The Black-Scholes and Binomial option pricing models are two of the most well-known and widely used methods for valuing options in the financial world. There has been previous work to compare these notable valuation methods all of which highlight that one model is not more accurate and even more so that the valuations which these methods produce converge. We aim to confirm these facts for specific and potentially highly profitable contracts. Amazon is one of the world’s most valuable and semi-ubiquitous brands. The right to buy and sell stock in Amazon are therefore desirable options. This project focuses on those options and uses the relationship between the Binomial and Black-Scholes Option Pricing models as a conduit to predict these prized derivatives. In this research project, we will apply the Black-Scholes and Binomial option pricing patterns within the Python programming language to price the Amazon European Call/Put options using data provided by Yahoo Finance.
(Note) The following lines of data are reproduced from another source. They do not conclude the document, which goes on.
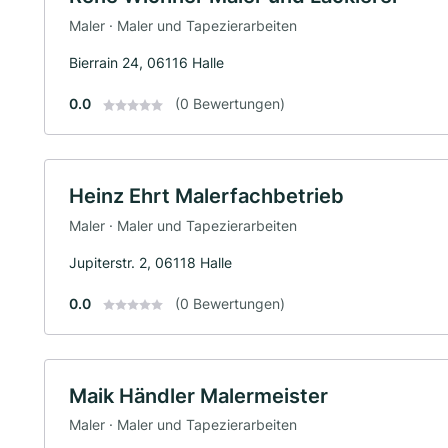
Maler · Maler und Tapezierarbeiten
Bierrain 24, 06116 Halle
0.0
(0 Bewertungen)
Heinz Ehrt Malerfachbetrieb
Maler · Maler und Tapezierarbeiten
Jupiterstr. 2, 06118 Halle
0.0
(0 Bewertungen)
Maik Händler Malermeister
Maler · Maler und Tapezierarbeiten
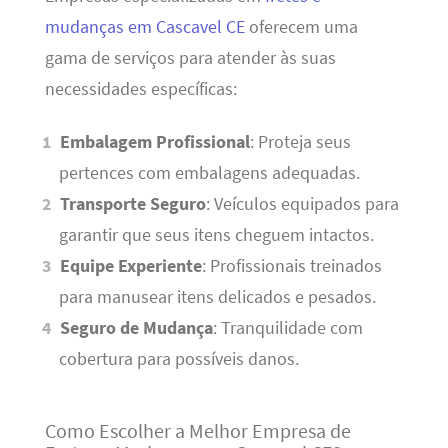
mudanças em Cascavel CE
oferecem uma
gama de serviços para atender às suas
necessidades específicas:
Embalagem Profissional
: Proteja seus
pertences com embalagens adequadas.
Transporte Seguro
: Veículos equipados para
garantir que seus itens cheguem intactos.
Equipe Experiente
: Profissionais treinados
para manusear itens delicados e pesados.
Seguro de Mudança
: Tranquilidade com
cobertura para possíveis danos.
Como Escolher a Melhor Empresa de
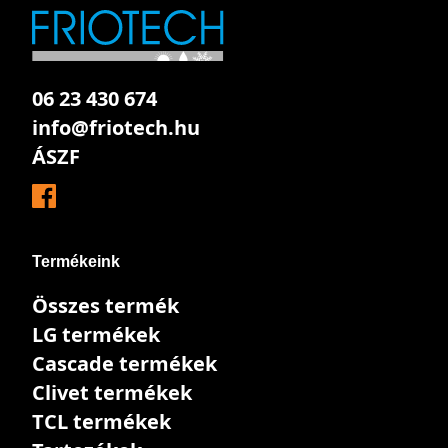
06 23 430 674
info@friotech.hu
ÁSZF
Termékeink
Összes termék
LG termékek
Cascade termékek
Clivet termékek
TCL termékek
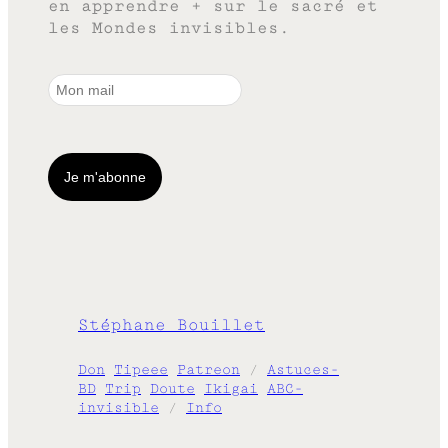
en apprendre + sur le sacré et
les Mondes invisibles.
Stéphane Bouillet
Don
Tipeee
Patreon
/
Astuces-
BD
Trip
Doute
Ikigai
ABC-
invisible
/
Info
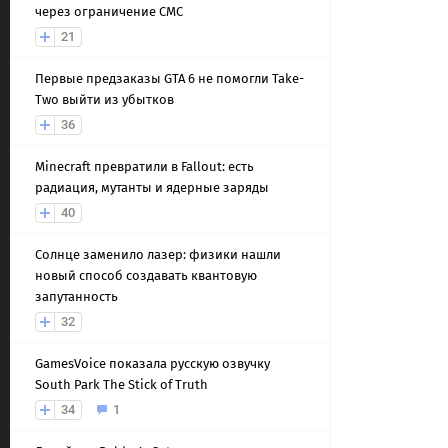
через ограничение СМС
21
Первые предзаказы GTA 6 не помогли Take-
Two выйти из убытков
36
Minecraft превратили в Fallout: есть
радиация, мутанты и ядерные заряды
40
Солнце заменило лазер: физики нашли
новый способ создавать квантовую
запутанность
32
GamesVoice показала русскую озвучку
South Park The Stick of Truth
34
1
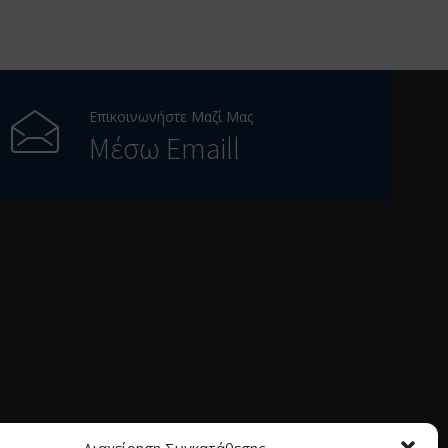
Επικοινωνήστε Μαζί Μας
Μέσω Emaill
Διαχείρηση Συγκατάθεσης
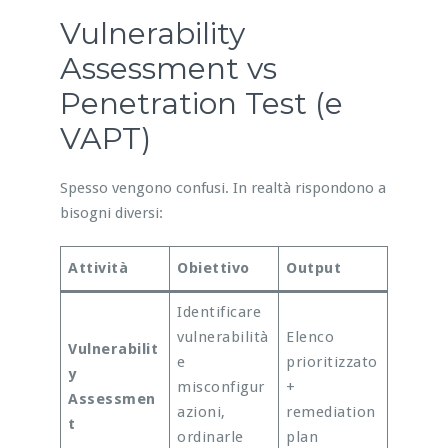
Vulnerability
Assessment vs
Penetration Test (e
VAPT)
Spesso vengono confusi. In realtà rispondono a
bisogni diversi:
Attività
Obiettivo
Output
Identificare
vulnerabilità
Elenco
Vulnerabilit
e
prioritizzato
y
misconfigur
+
Assessmen
azioni,
remediation
t
ordinarle
plan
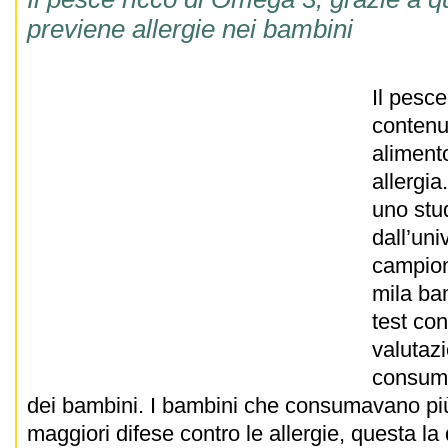
previene allergie nei bambini
Il pesce
contenu
alimento
allergia
uno stu
dall’uni
campion
mila bam
test con
valutazi
consumo
dei bambini. I bambini che consumavano p
maggiori difese contro le allergie, questa l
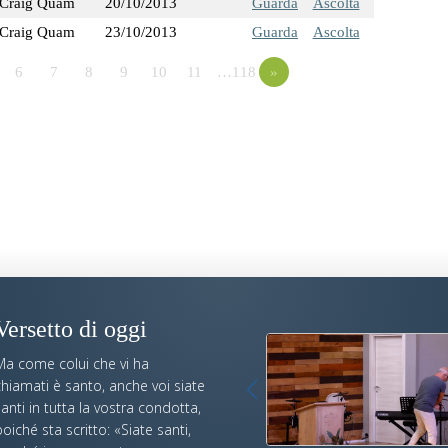
Craig Quam
20/10/2013
Guarda
Ascolta
Craig Quam
23/10/2013
Guarda
Ascolta
6
7
8
9
10
11
…118
»
Versetto di oggi
Ma come colui che vi ha
hiamati è santo, anche voi siate
anti in tutta la vostra condotta,
oiché sta scritto: «Siate santi,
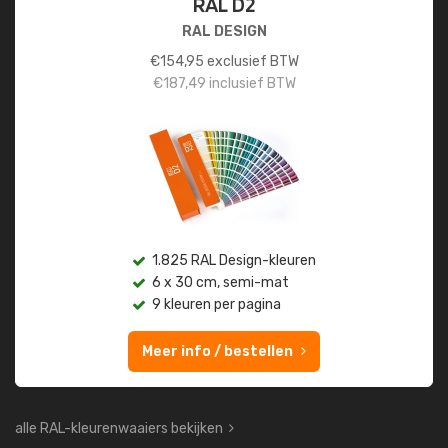
RAL D2
RAL DESIGN
€
154,95
exclusief BTW
€
187,49
inclusief BTW
1.825 RAL Design-kleuren
6 x 30 cm, semi-mat
9 kleuren per pagina
Meer info / bestellen
alle RAL-kleurenwaaiers bekijken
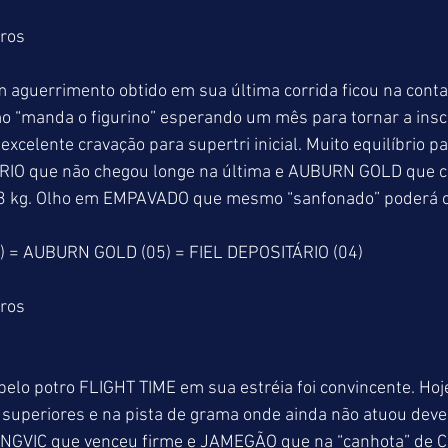
tros
guerrimento obtido em sua última corrida ficou na conta 
mo “manda o figurino” esperando um mês para tornar a insc
excelente cravação para supertri inicial. Muito equilíbrio p
ÁRIO que não chegou longe na última e AUBURN GOLD que c
 kg. Olho em EMPAVADO que mesmo “sanfonado” poderá che
 = AUBURN GOLD (05) = FIEL DEPOSITÁRIO (04)
tros
pelo potro FLIGHT TIME em sua estréia foi convincente. Ho
superiores e na pista de grama onde ainda não atuou deverá
 KINGVIC que venceu firme e JAMEGÃO que na “canhota” de C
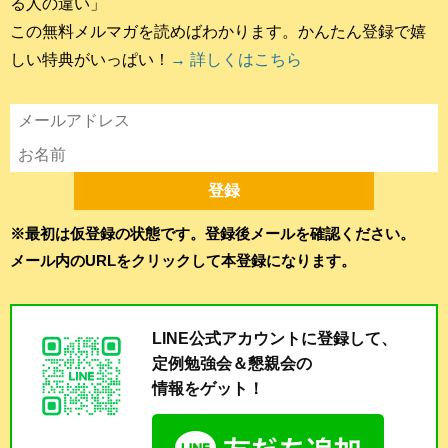
る人の違い」
この無料メルマガを読めばわかります。かんたん登録で嬉
しい特典がいっぱい！
→ 詳しくはこちら
※最初は仮登録の状態です。登録後メールを確認ください。
メール内のURLをクリックして本登録になります。
LINE公式アカウントに登録して、
定例勉強会＆懇親会の
情報をゲット！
We will verify that the generated option prices of both models satisfy the Put-Call Parity Equation, confirm that no arbitrage opportunities exist, and option premiums calculated by the Binomial model approach those of the Black-Scholes model. We further explore the relationship between the two models by comparing their respective option premiums as well as discussing the advantages and disadvantages of either model. Finally, we conclude that because both models in this research project use the same simple formula to calculate the stock’s volatility, a future research project would be to further increase both models’ accuracy by changing how we model volatility and therefore improve the precision of this prominent financial theory.